4番目の句の解説を続けてみよう。
「常」は「旗印+常に」の意味を表す。旗印は、葬儀の際に立てる旗で卍章である。
「世」は「世の中+30」だ。世の中は、あの世の相対の概念で、葬儀の行列では30人が旗印を掲げていた。
「有」は「ある+肉の祭物」として使われている。
「跡」は文字通り形跡を意味する。女人がこの世に残したものだ。幼い息子だけでなく、洗濯をしていた井戸、料理を作っていた台所も「跡」なのだ。
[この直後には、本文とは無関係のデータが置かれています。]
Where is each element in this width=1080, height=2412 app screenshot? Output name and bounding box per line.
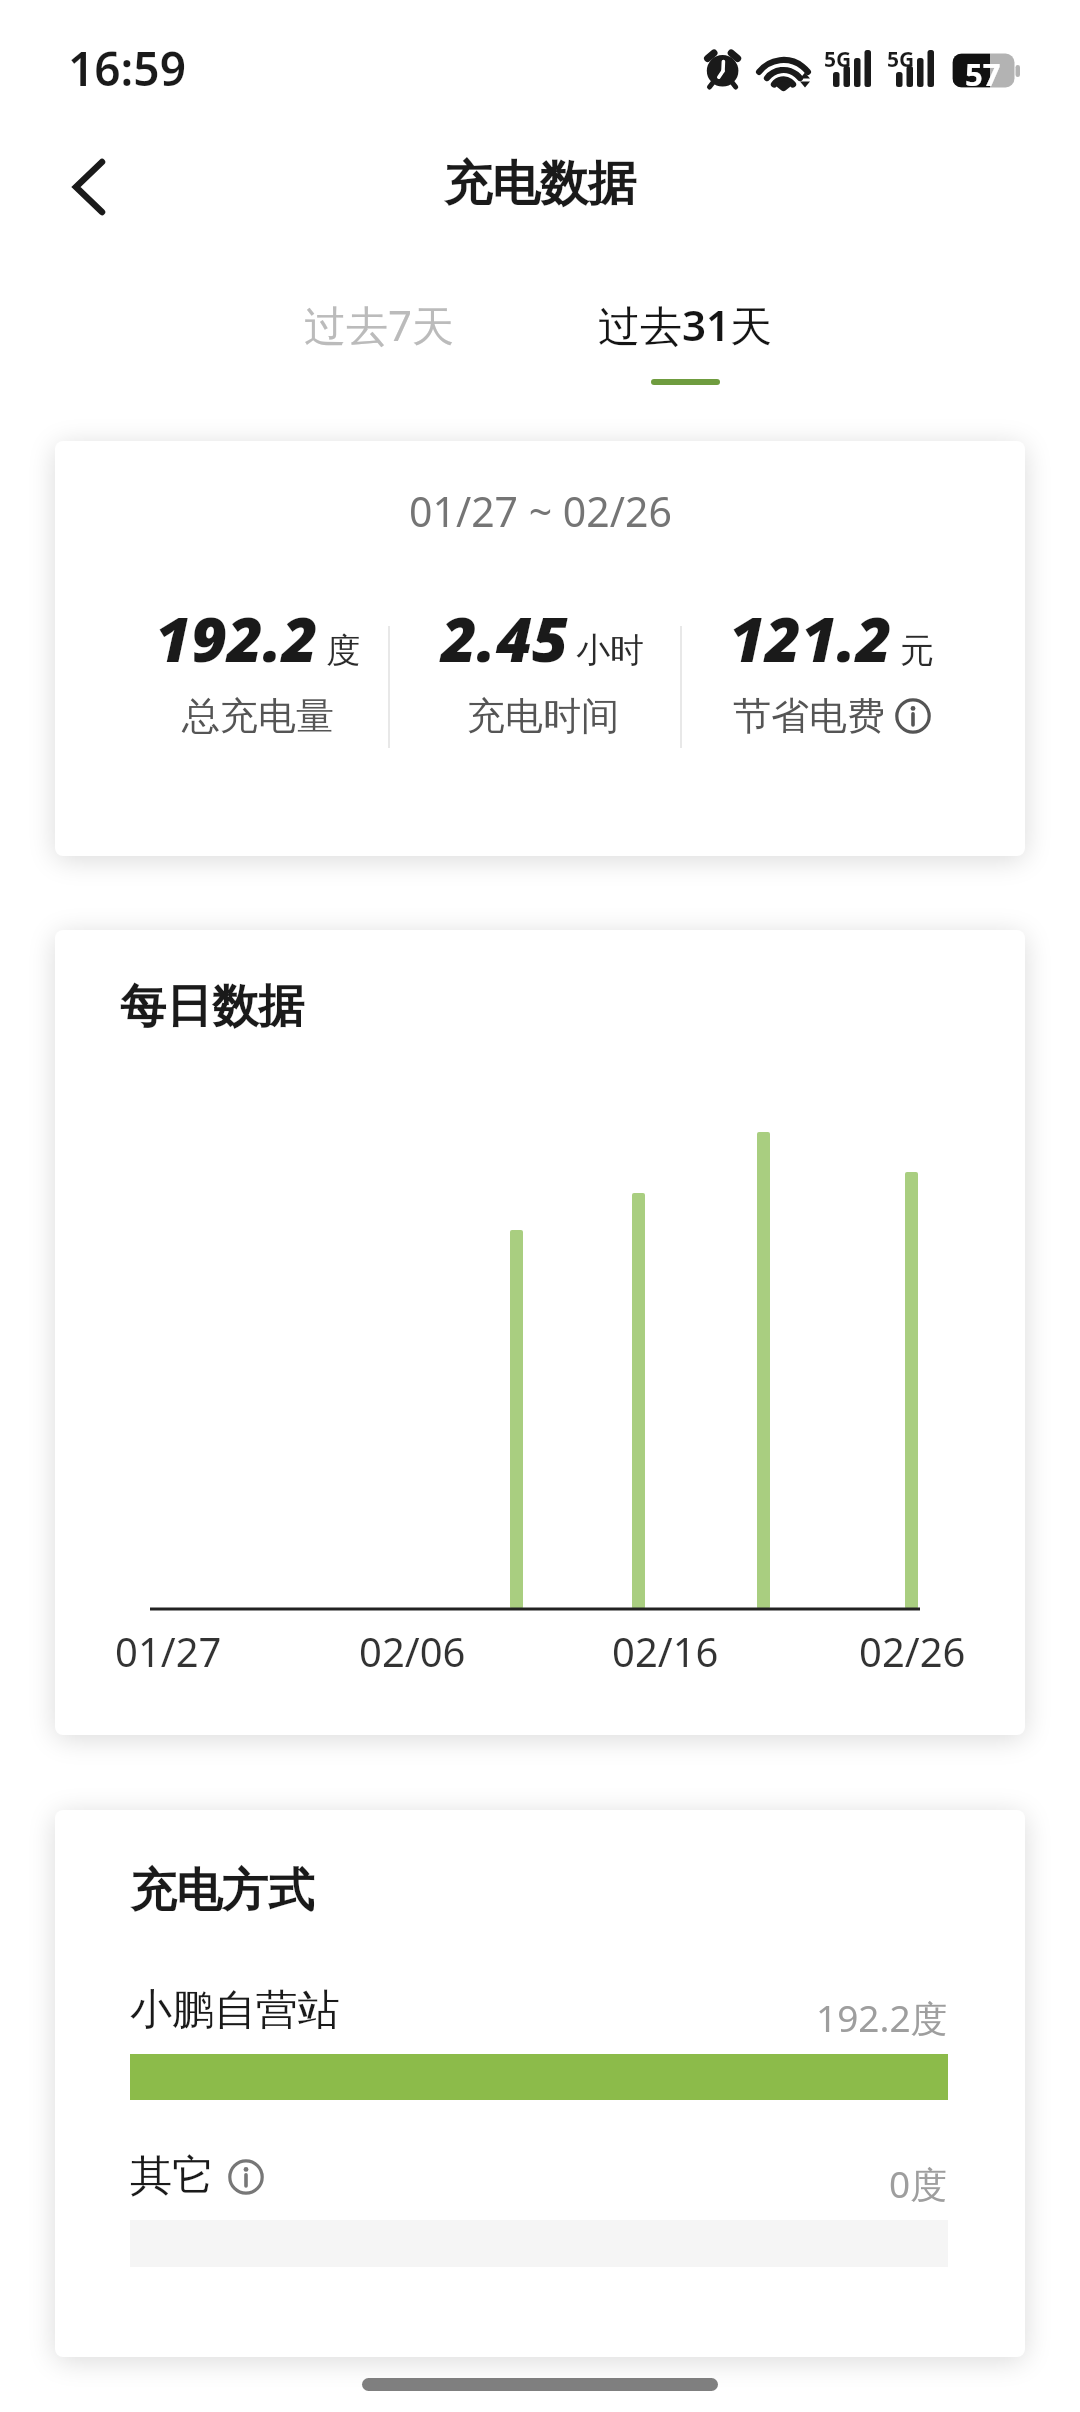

この句には涙歌の制作技法である「死者の生前の業績を讃える」美化法が使われている。死んだ女性の生前の業績を記憶し、見習おうという意味だ。
5番目の最後の句をみてみよう。
人曾 奈吉
「人々が涙をながしているよ。あなたのいない世の中に、何でいいことがあるだろう、と言いながら」と解く。人々がすすり泣く場面が目に浮かぶ。歌の中に絵がある。限りない悲しみを抑えながら表現した。絶唱である。
「曾」は「甑(こしき)(蒸し器)+やったよ」という多機能文字だ。甑で餅を蒸すとき、甑の蓋から水分がポタポタ落ちるように、人々が涙を流している様子を表している。あの世へ行く女人に「あなたがいない世の中に、何でいいことがあるだろう」と泣いている。大伴旅人の心をこのように表現したのだろう。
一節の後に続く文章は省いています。